■ What you will do ■
For the string "intendente", search the entries below and copy every line where it appears.

Extracted page text data

▽

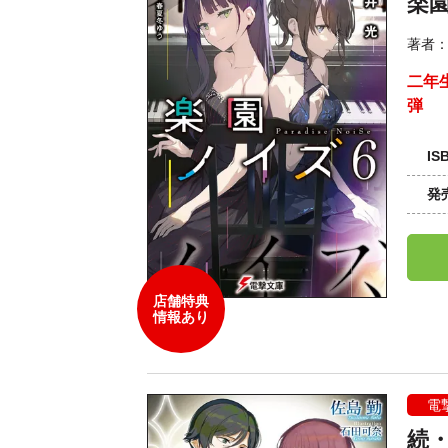
楽
著者
二年
弾
IS
発
店舗特典
情報あり
電
続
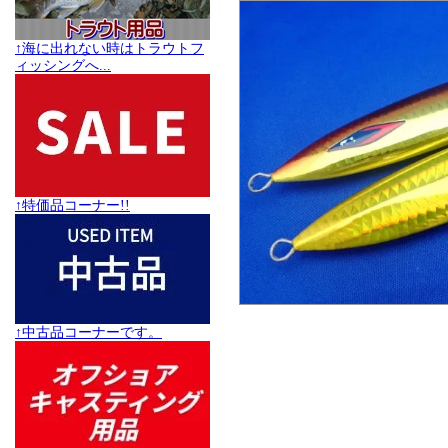
↑海に出れない時はトラウトフ
ィッシングへ...
↑特価品コーナー!!
↑中古品コーナーです。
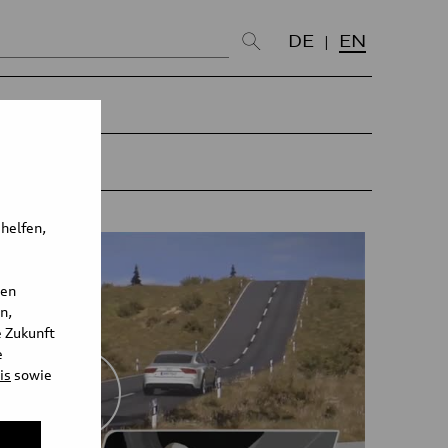
DE
EN
 helfen,
den
n,
e Zukunft
e
is
sowie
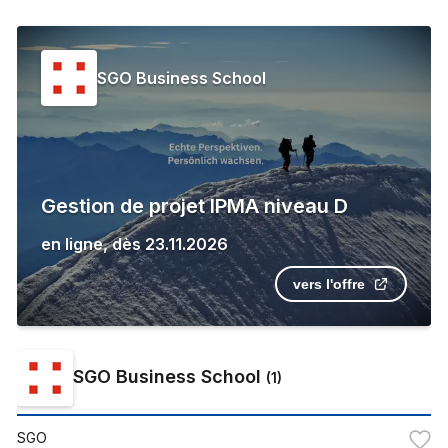
SGO Business School
Gestion de projet IPMA niveau D
en ligne
,
dès
23.11.2026
vers l'offre
SGO Business School
(
1
)
SGO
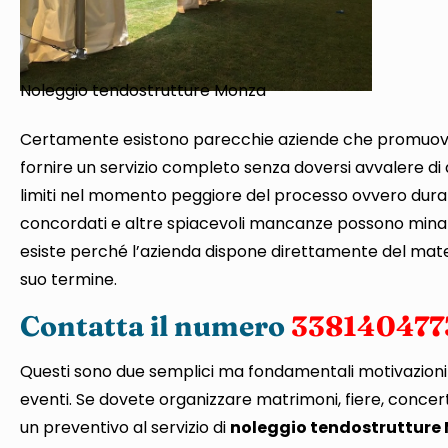
Noleggio tendostrutture Monza
Certamente esistono parecchie aziende che promuovon
fornire un servizio completo senza doversi avvalere di 
limiti nel momento peggiore del processo ovvero durante
concordati e altre spiacevoli mancanze possono minar
esiste perché l’azienda dispone direttamente del mater
suo termine.
Contatta il numero
338140477
Questi sono due semplici ma fondamentali motivazioni ch
eventi. Se dovete organizzare matrimoni, fiere, concerti
un preventivo al servizio di
noleggio tendostrutture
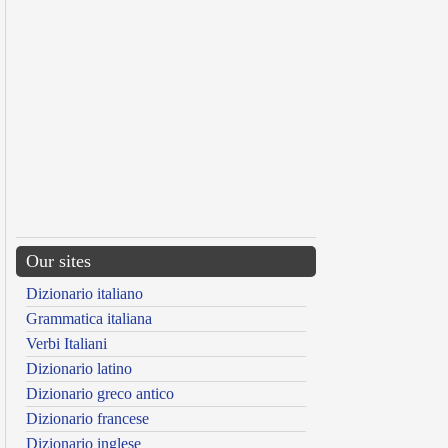
Our sites
Dizionario italiano
Grammatica italiana
Verbi Italiani
Dizionario latino
Dizionario greco antico
Dizionario francese
Dizionario inglese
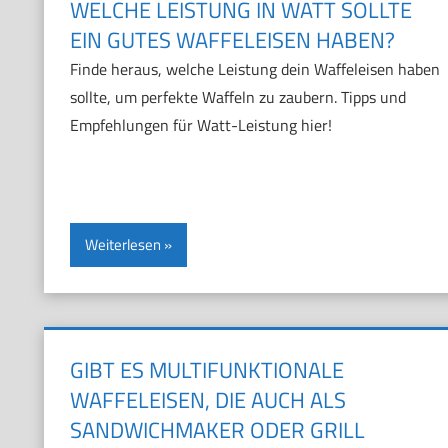
WELCHE LEISTUNG IN WATT SOLLTE
EIN GUTES WAFFELEISEN HABEN?
Finde heraus, welche Leistung dein Waffeleisen haben
sollte, um perfekte Waffeln zu zaubern. Tipps und
Empfehlungen für Watt-Leistung hier!
Weiterlesen
GIBT ES MULTIFUNKTIONALE
WAFFELEISEN, DIE AUCH ALS
SANDWICHMAKER ODER GRILL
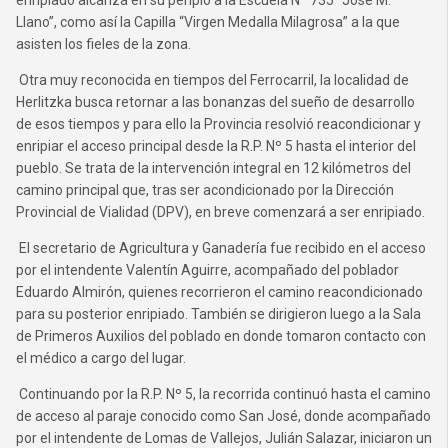
enripiado alcanza en su periplo a la Escuela Nº 735 “José M.
Llano”, como así la Capilla “Virgen Medalla Milagrosa” a la que
asisten los fieles de la zona.
Otra muy reconocida en tiempos del Ferrocarril, la localidad de
Herlitzka busca retornar a las bonanzas del sueño de desarrollo
de esos tiempos y para ello la Provincia resolvió reacondicionar y
enripiar el acceso principal desde la R.P. Nº 5 hasta el interior del
pueblo. Se trata de la intervención integral en 12 kilómetros del
camino principal que, tras ser acondicionado por la Dirección
Provincial de Vialidad (DPV), en breve comenzará a ser enripiado.
El secretario de Agricultura y Ganadería fue recibido en el acceso
por el intendente Valentín Aguirre, acompañado del poblador
Eduardo Almirón, quienes recorrieron el camino reacondicionado
para su posterior enripiado. También se dirigieron luego a la Sala
de Primeros Auxilios del poblado en donde tomaron contacto con
el médico a cargo del lugar.
Continuando por la R.P. Nº 5, la recorrida continuó hasta el camino
de acceso al paraje conocido como San José, donde acompañado
por el intendente de Lomas de Vallejos, Julián Salazar, iniciaron un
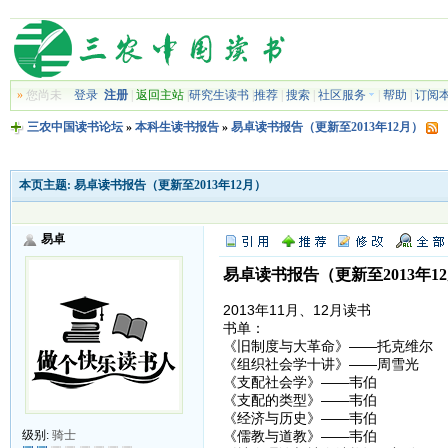
»
您尚未
登录
注册
|
返回主站
|
研究生读书
|
推荐
|
搜索
|
社区服务
|
帮助
|
订阅
三农中国读书论坛
»
本科生读书报告
»
易卓读书报告（更新至2013年12月）
本页主题:
易卓读书报告（更新至2013年12月）
易卓
易卓读书报告（更新至2013年1
2013年11月、12月读书
书单：
《旧制度与大革命》——托克维尔
《组织社会学十讲》——周雪光
《支配社会学》——韦伯
《支配的类型》——韦伯
《经济与历史》——韦伯
《儒教与道教》——韦伯
级别:
骑士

△

■ Solution below ■
por el intendente Valentín Aguirre, acompañado del poblador
por el intendente de Lomas de Vallejos, Julián Salazar, iniciaron un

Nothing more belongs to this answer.